特殊版:SpreadJS v15.1 VS SpreadJS v15.0
040. (2.9) relieved
MySQL winter vacation self-study 2022 11 (10)
How to learn to get the embedding matrix e # yyds dry goods inventory #
Clean up PHP session files
Jd.com 2: how to prevent oversold in the deduction process of commodity inventory?
Redis6-01nosql database
【软件逆向-分析工具】反汇编和反编译工具
ActiveReportsJS 3.1 VS ActiveReportsJS 3.0
speed or tempo in classical music
There is a question about whether the parallelism can be set for Flink SQL CDC. If the parallelism is greater than 1, will there be a sequence problem?

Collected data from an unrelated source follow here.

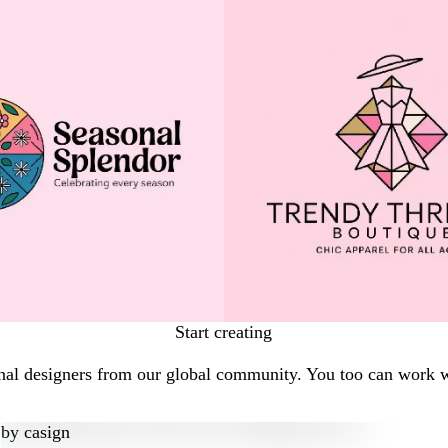
Start creating
nal designers from our global community. You too can work wi
by
casign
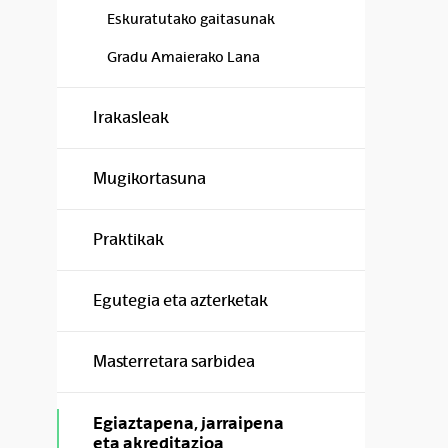
Eskuratutako gaitasunak
Gradu Amaierako Lana
Irakasleak
Mugikortasuna
Praktikak
Egutegia eta azterketak
Masterretara sarbidea
Egiaztapena, jarraipena
eta akreditazioa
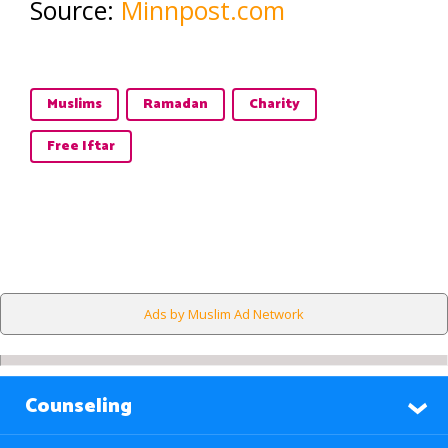
Source:
Minnpost.com
Muslims
Ramadan
Charity
Free Iftar
Ads by Muslim Ad Network
Counseling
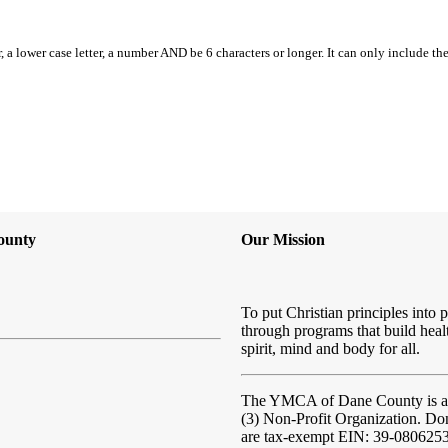
, a lower case letter, a number AND be 6 characters or longer. It can only include th
ounty
Our Mission
To put Christian principles into p
through programs that build heal
spirit, mind and body for all.
The YMCA of Dane County
is 
(3) Non-Profit Organization. Do
are tax-exempt EIN: 39-080625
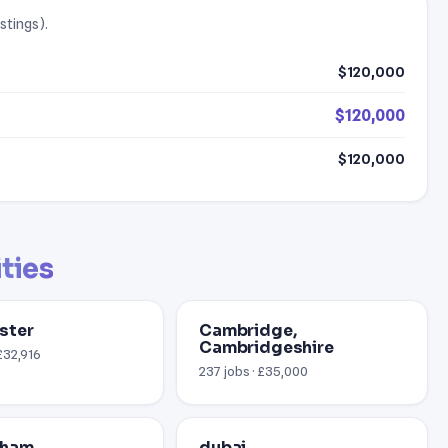
stings).
$120,000
$120,000
$120,000
ities
ster
Cambridge,
Cambridgeshire
£32,916
237 jobs · £35,000
gham
dubai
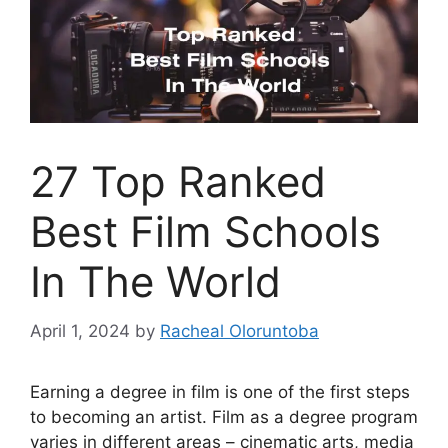
27 Top Ranked
Best Film Schools
In The World
April 1, 2024
by
Racheal Oloruntoba
Earning a degree in film is one of the first steps
to becoming an artist. Film as a degree program
varies in different areas – cinematic arts, media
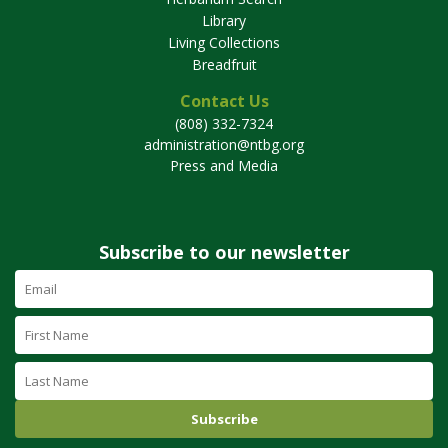
Library
Living Collections
Breadfruit
Contact Us
(808) 332-7324
administration@ntbg.org
Press and Media
Subscribe to our newsletter
Email
Address
(required)
First
Name
Last
Name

VM in-depth learning (XXV) -class file overview
[105] Baidu brain map - Online mind mapping tool
[software reverse - basic knowledge] analysis method, assembly instruction architecture
Is there any way to change the height of the uinavigationbar in the storyboard without using the UINavigationController?